(Beginning of Study material)

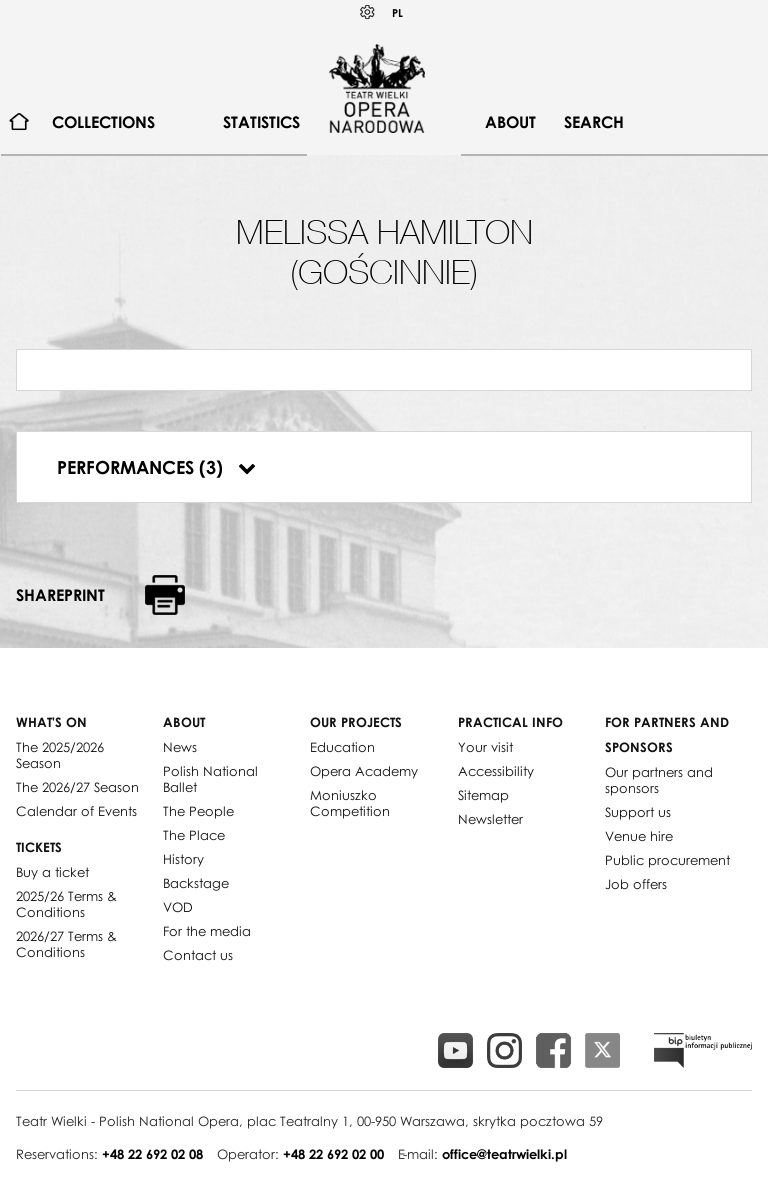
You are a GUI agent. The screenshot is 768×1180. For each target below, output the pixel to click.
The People (198, 811)
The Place (194, 835)
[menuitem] (19, 122)
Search (594, 122)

(End of Study material)

■ **Goal of the exercise**: Transcribe the whole listing exactly. Pictures stay out of your copy.

■ **Result for this task**:
You are a GUI agent. The screenshot is 768×1180. For each target below, output the pixel to click.
The People (198, 811)
The Place (194, 835)
[menuitem] (19, 122)
Search (594, 122)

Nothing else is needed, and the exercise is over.